* **Brief**
Below are some entries. Transcribe the lines from the one holding "Αλγερία – Συνελήφθησαν 78 άτομα" to the one holding "que el sospechoso", inclusive, but not the pictures among them.
== Excerpted records
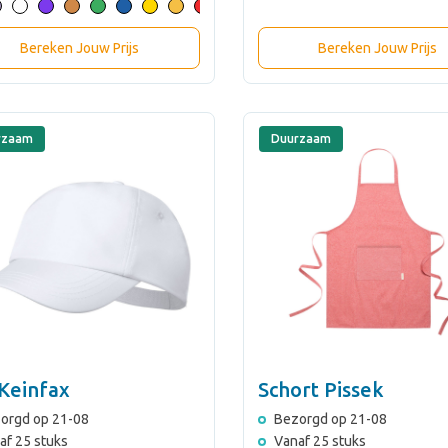
Bereken Jouw Prijs
Bereken Jouw Prijs
rzaam
Duurzaam
Keinfax
Schort Pissek
orgd op 21-08
Bezorgd op 21-08
af 25 stuks
Vanaf 25 stuks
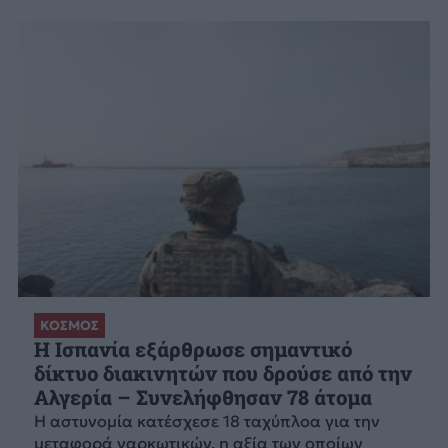
ΚΟΣΜΟΣ
Η Ισπανία εξάρθρωσε σημαντικό
δίκτυο διακινητών που δρούσε από την
Αλγερία – Συνελήφθησαν 78 άτομα
Η αστυνομία κατέσχεσε 18 ταχύπλοα για την
μεταφορά ναρκωτικών, η αξία των οποίων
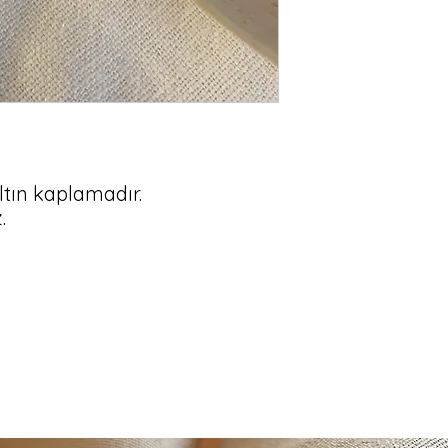
altın kaplamadır.


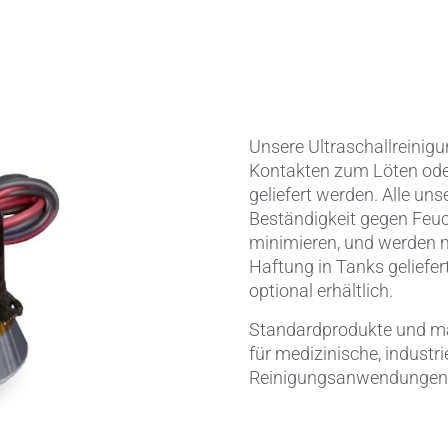
Ventile & Dichtungen
Kühlkörper
n & Messwandler
Mahlmedien
 CeramTec
Passive Bauelemente
Unsere Ultraschallreinig
Kontakten zum Löten oder
e
Poröse Produkte
geliefert werden. Alle un
Beständigkeit gegen Feuc
ngstechnik
Rohre
minimieren, und werden mi
Haftung in Tanks geliefer
Salzkerne
optional erhältlich.
Standardprodukte und ma
Sensoren & Messwandler
für medizinische, industri
Reinigungsanwendungen e
Spulenkörper
Substrate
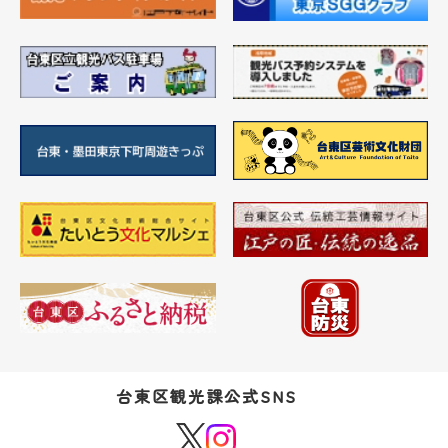
台東区観光課公式SNS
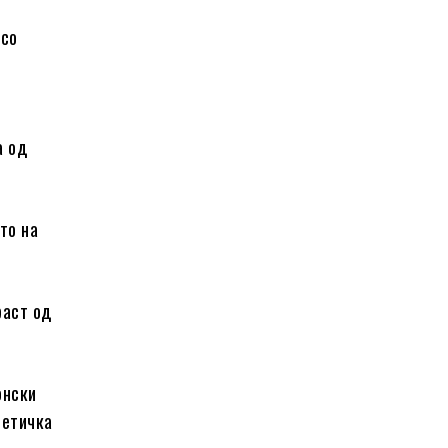
 со
а од
то на
раст од
онски
 етичка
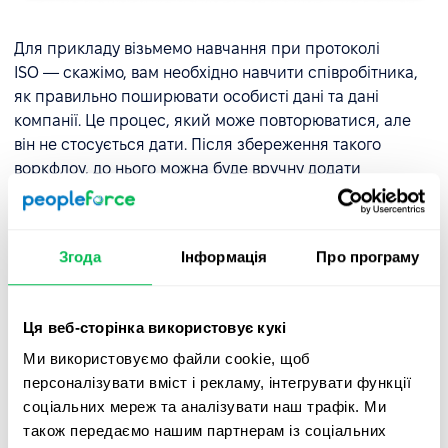
Для прикладу візьмемо навчання при протоколі
ISO — скажімо, вам необхідно навчити співробітника,
як правильно поширювати особисті дані та дані
компанії. Це процес, який може повторюватися, але
він не стосується дати. Після збереження такого
воркфлоу, до нього можна буде вручну додати
співробітників, яким потрібний такий тренінг.
Як наповнити воркфлоу
Згода
Інформація
Про програму
Після створення події-тригеру, переходимо до власне
наповнення її задачами до виконання.
Ця веб-сторінка використовує кукі
Ми використовуємо файли cookie, щоб
персоналізувати вміст і рекламу, інтегрувати функції
соціальних мереж та аналізувати наш трафік. Ми
також передаємо нашим партнерам із соціальних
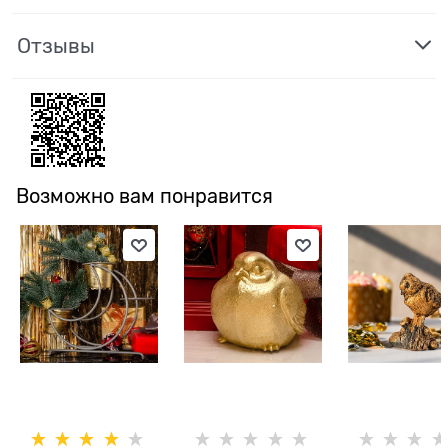
Отзывы
Возможно вам понравится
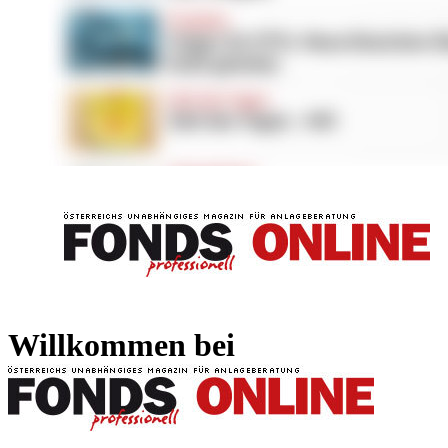
FONDS professionell
FONDS professi
Willkommen bei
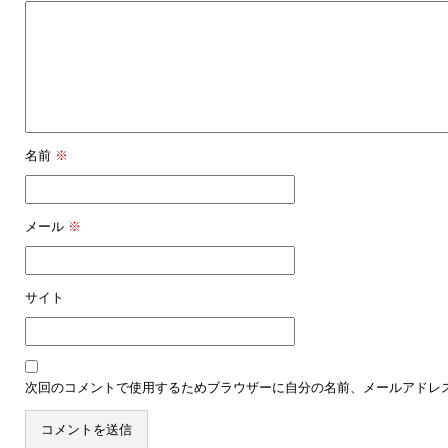
名前
※
メール
※
サイト
次回のコメントで使用するためブラウザーに自分の名前、メールアドレ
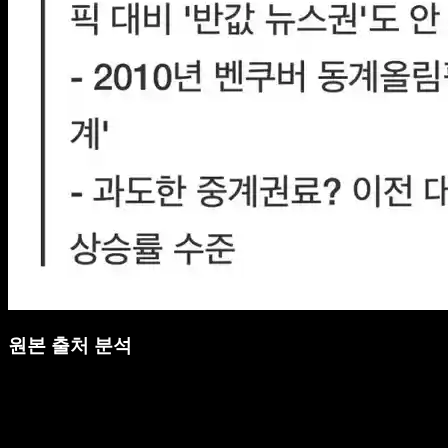
원본 출처 분석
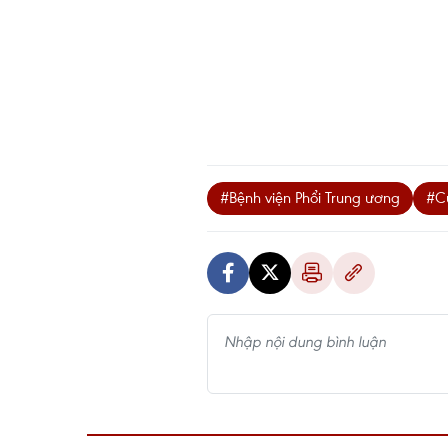
#Bệnh viện Phổi Trung ương
#Cứ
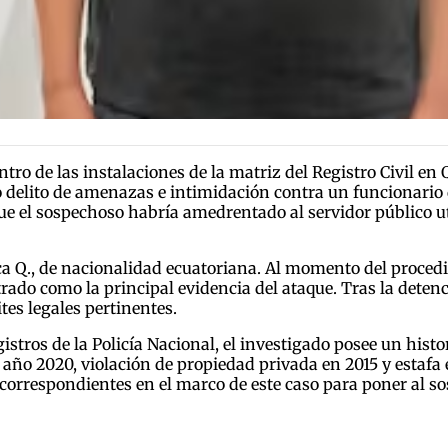
ro de las instalaciones de la matriz del Registro Civil en Q
delito de amenazas e intimidación contra un funcionario 
 que el sospechoso habría amedrentado al servidor público 
ca Q., de nacionalidad ecuatoriana. Al momento del proced
rado como la principal evidencia del ataque. Tras la detenc
tes legales pertinentes.
istros de la Policía Nacional, el investigado posee un histor
año 2020, violación de propiedad privada en 2015 y estafa 
correspondientes en el marco de este caso para poner al sos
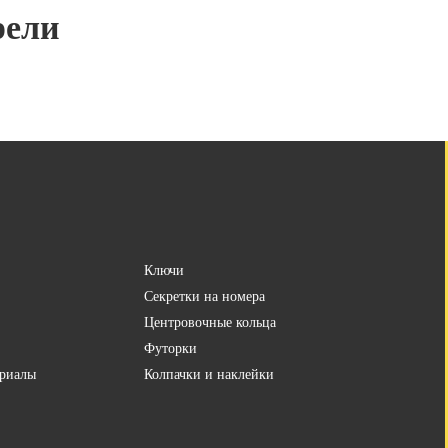
рели
Ключи
Секретки на номера
Центровочные кольца
Футорки
риалы
Колпачки и наклейки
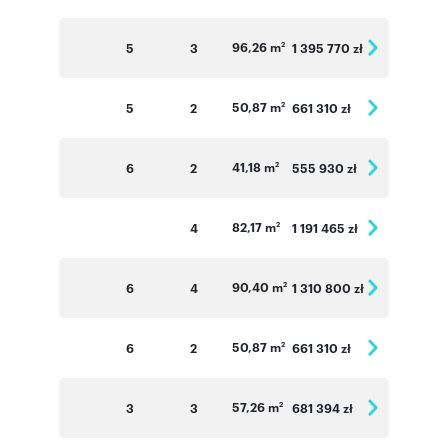
96,26 m
5
3
1 395 770 zł
2
50,87 m
5
2
661 310 zł
2
41,18 m
6
2
555 930 zł
2
82,17 m
4
1 191 465 zł
2
90,40 m
6
4
1 310 800 zł
2
50,87 m
6
2
661 310 zł
2
57,26 m
3
3
681 394 zł
2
====
* **Exercise response**
Αλγερία – Συνελήφθησαν 78 άτομα
Η αστυνομία κατέσχεσε 18 ταχύπλοα για την
μεταφορά ναρκωτικών, η αξία των οποίων
altın kaplamadır.


Ventile & Dichtungen
Kühlkörper
n & Messwandler
Mahlmedien
 CeramTec
Passive Bauelemente
Unsere Ultraschallreinig
Kontakten zum Löten oder
e
Poröse Produkte
geliefert werden. Alle un
Beständigkeit gegen Feuc
ngstechnik
Rohre
minimieren, und werden mi
Haftung in Tanks geliefer
Salzkerne
optional erhältlich.
Standardprodukte und ma
Sensoren & Messwandler
für medizinische, industri
Reinigungsanwendungen e
Spulenkörper
Substrate
台東区観光課公式SNS
 со
а од
то на
раст од
онски
 етичка
Для прикладу візьмемо навчання при протоколі
ISO — скажімо, вам необхідно навчити співробітника,
як правильно поширювати особисті дані та дані
компанії. Це процес, який може повторюватися, але
він не стосується дати. Після збереження такого
воркфлоу, до нього можна буде вручну додати
співробітників, яким потрібний такий тренінг.
Як наповнити воркфлоу
Згода
Інформація
Про програму
Після створення події-тригеру, переходимо до власне
наповнення її задачами до виконання.
Ця веб-сторінка використовує кукі
Ми використовуємо файли cookie, щоб
персоналізувати вміст і рекламу, інтегрувати функції
соціальних мереж та аналізувати наш трафік. Ми
також передаємо нашим партнерам із соціальних
Отзывы
Возможно вам понравится
FONDS professionell
FONDS professi
Willkommen bei
名前
※
メール
※
サイト
次回のコメントで使用するためブラウザーに自分の名前、メールアドレ
원본 출처 분석
#Bệnh viện Phổi Trung ương
#Cứ
ro de las instalaciones de la matriz del Registro Civil en Q
delito de amenazas e intimidación contra un funcionario 
 que el sospechoso habría amedrentado al servidor público 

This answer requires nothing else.